***** EXERCISE INPUTS *****

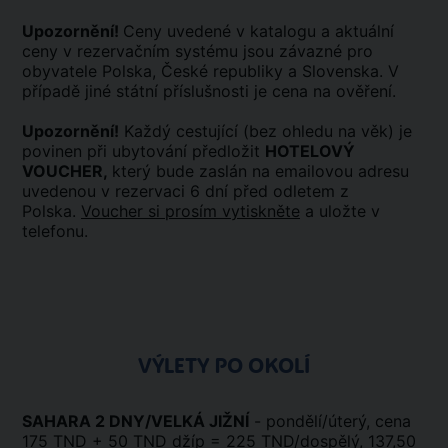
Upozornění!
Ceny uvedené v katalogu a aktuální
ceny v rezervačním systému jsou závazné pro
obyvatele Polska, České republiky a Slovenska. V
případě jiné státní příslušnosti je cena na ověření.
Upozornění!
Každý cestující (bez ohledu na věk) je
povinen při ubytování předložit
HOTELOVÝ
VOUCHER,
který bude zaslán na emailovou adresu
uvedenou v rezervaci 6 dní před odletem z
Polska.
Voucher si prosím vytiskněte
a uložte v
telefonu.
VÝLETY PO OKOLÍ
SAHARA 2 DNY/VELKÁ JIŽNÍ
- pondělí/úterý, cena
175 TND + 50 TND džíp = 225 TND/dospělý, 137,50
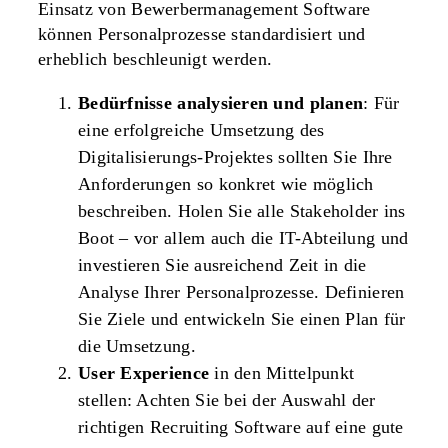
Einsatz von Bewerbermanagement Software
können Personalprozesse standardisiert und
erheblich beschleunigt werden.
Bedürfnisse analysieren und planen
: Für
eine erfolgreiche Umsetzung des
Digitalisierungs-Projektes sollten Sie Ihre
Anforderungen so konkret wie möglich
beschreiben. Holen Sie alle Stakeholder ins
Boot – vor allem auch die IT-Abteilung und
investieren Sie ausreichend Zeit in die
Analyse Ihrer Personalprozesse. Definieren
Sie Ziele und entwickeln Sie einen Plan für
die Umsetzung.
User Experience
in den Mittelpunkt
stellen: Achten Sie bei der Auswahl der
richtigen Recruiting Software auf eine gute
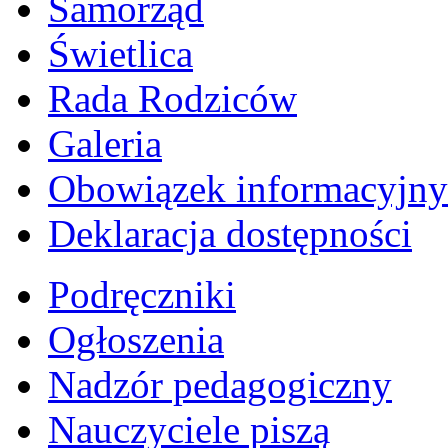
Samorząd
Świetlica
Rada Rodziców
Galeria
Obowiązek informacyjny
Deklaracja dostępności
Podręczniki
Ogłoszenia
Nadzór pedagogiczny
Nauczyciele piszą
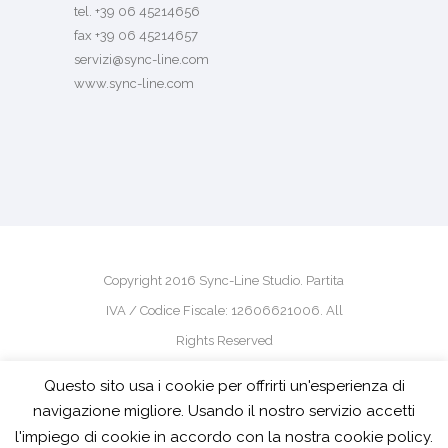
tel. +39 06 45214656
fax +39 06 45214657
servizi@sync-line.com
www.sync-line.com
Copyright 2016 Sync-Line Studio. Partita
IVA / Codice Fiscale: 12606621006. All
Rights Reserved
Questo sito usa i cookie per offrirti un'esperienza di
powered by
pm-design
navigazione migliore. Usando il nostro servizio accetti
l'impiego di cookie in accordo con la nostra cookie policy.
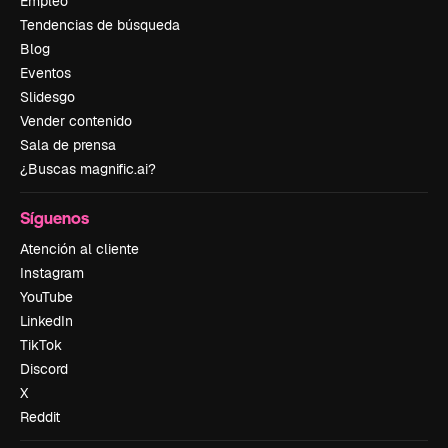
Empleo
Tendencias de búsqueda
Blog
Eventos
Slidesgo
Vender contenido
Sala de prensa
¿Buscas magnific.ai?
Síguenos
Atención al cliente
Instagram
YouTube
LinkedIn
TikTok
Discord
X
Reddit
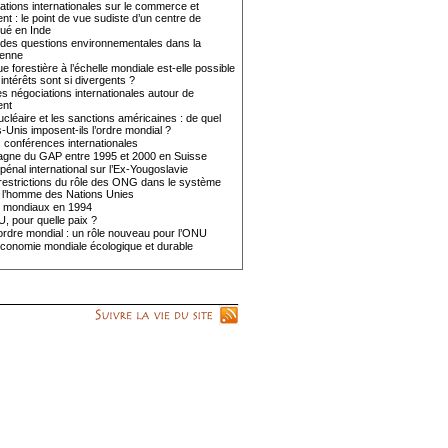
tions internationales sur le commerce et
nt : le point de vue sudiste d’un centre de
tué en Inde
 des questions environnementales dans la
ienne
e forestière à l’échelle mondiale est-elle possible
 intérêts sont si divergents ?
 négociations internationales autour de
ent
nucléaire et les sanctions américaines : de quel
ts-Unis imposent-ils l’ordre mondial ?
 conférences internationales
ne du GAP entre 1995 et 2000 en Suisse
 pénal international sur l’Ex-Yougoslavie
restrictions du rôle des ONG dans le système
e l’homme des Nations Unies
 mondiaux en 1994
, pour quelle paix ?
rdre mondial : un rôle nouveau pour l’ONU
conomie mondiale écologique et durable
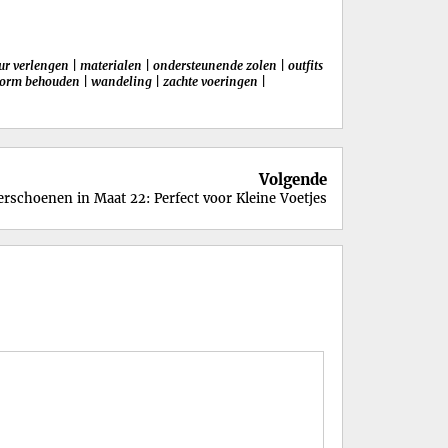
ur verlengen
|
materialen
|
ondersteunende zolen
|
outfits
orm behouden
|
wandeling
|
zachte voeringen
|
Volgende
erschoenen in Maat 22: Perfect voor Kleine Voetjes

*****
***** EXERCISE INPUTS *****

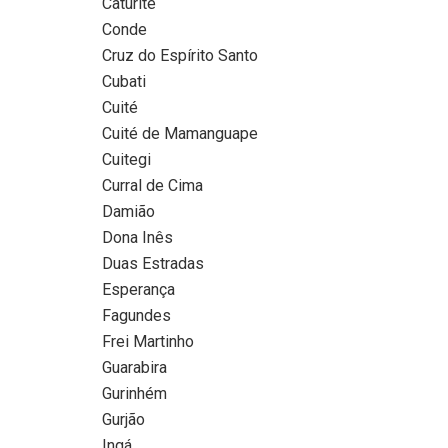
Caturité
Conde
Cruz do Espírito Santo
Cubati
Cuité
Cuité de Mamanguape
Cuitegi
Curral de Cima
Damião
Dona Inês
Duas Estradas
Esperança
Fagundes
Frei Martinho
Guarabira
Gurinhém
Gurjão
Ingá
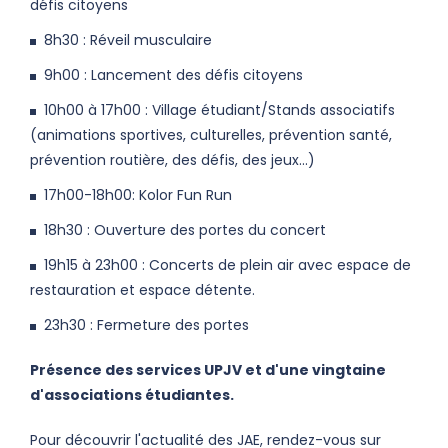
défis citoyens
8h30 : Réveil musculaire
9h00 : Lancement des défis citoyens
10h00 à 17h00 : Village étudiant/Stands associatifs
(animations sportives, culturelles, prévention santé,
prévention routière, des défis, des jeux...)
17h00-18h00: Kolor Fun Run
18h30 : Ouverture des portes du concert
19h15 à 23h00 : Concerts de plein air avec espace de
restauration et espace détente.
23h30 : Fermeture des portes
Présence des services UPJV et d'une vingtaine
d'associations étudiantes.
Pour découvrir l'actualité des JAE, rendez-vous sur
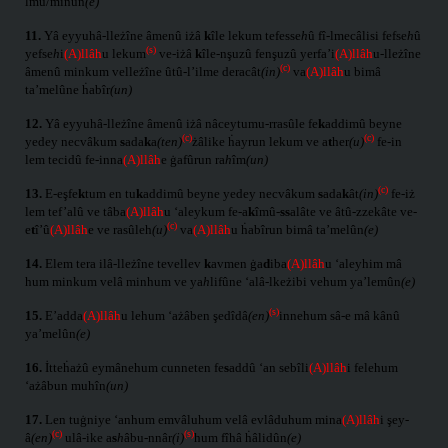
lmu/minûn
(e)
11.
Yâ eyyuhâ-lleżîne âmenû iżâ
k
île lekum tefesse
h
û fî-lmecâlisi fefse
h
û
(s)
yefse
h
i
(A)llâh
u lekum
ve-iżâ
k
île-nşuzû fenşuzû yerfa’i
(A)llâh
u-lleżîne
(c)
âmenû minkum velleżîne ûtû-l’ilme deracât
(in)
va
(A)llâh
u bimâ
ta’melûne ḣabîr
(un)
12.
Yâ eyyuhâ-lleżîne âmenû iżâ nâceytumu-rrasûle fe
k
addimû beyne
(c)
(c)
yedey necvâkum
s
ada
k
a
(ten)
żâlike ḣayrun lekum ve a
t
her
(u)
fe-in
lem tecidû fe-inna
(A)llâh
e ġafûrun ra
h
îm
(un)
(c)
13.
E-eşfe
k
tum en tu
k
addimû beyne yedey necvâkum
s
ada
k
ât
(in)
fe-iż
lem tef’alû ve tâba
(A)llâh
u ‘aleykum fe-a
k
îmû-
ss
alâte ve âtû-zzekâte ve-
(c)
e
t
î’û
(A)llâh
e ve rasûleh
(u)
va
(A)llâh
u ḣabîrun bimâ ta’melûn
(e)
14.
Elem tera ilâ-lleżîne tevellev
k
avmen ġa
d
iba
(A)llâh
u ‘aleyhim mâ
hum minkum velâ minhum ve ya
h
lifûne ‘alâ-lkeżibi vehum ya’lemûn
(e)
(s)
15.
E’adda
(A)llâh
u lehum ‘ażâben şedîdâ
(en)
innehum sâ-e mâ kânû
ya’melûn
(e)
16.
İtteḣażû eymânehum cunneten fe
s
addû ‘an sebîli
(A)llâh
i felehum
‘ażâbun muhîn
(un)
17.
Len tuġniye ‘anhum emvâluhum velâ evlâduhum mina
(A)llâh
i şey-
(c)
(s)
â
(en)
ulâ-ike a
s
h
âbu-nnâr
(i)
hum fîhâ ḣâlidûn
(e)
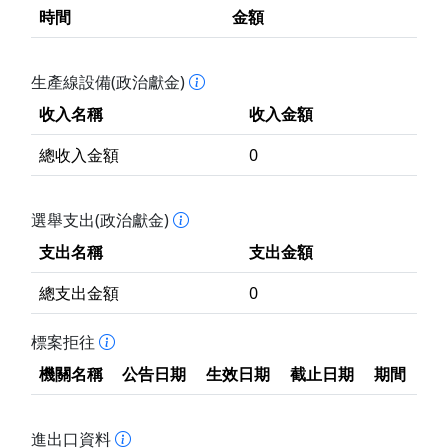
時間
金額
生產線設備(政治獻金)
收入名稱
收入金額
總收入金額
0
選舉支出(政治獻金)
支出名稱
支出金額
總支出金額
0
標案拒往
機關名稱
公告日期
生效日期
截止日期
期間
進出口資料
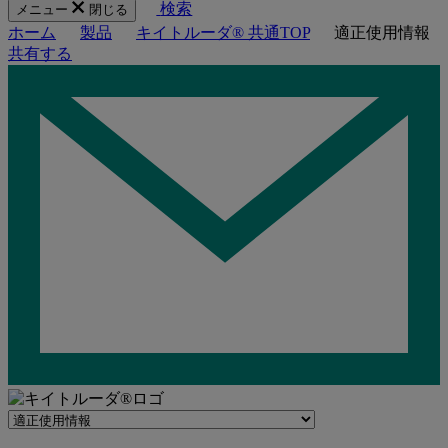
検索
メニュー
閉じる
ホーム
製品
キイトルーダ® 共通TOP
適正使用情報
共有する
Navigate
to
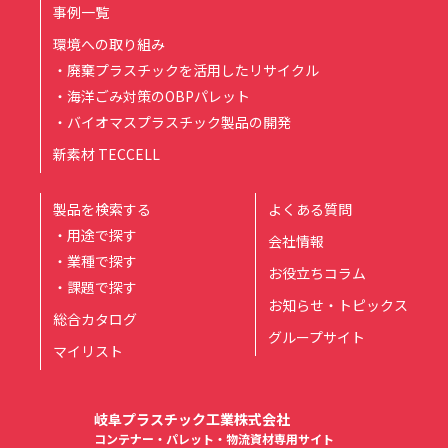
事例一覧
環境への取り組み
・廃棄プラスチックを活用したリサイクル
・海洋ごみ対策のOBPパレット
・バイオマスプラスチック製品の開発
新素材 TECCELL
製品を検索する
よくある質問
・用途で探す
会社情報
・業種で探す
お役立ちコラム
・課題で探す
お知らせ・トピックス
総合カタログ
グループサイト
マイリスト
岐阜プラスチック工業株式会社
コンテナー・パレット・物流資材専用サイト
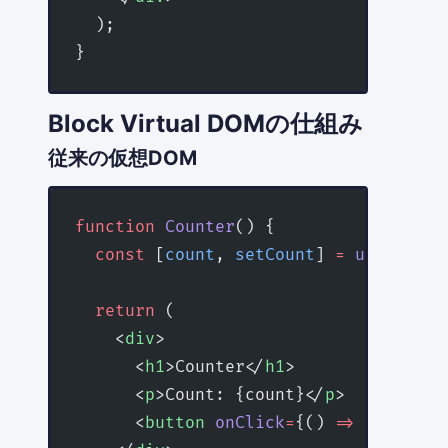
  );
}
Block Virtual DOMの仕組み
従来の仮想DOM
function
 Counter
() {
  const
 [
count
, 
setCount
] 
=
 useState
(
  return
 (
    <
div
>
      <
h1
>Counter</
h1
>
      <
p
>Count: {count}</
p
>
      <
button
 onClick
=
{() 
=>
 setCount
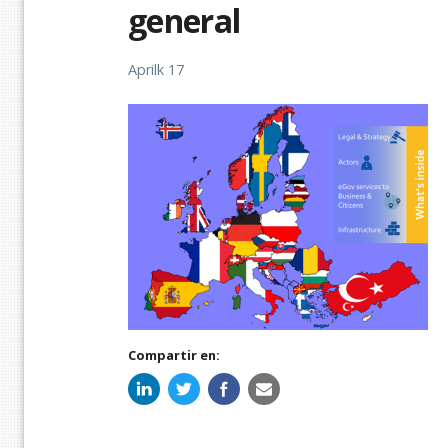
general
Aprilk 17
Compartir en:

*****

**WORK TO COMPLETE:**
Going down the listing above, begin printing at the line with "tué en Inde" and finish with the line with "conférences internationales", exactly as they appear.

**EXPECTED ANSWER:**
tué en Inde
 des questions environnementales dans la
ienne
e forestière à l’échelle mondiale est-elle possible
 intérêts sont si divergents ?
 négociations internationales autour de
ent
nucléaire et les sanctions américaines : de quel
ts-Unis imposent-ils l’ordre mondial ?
 conférences internationales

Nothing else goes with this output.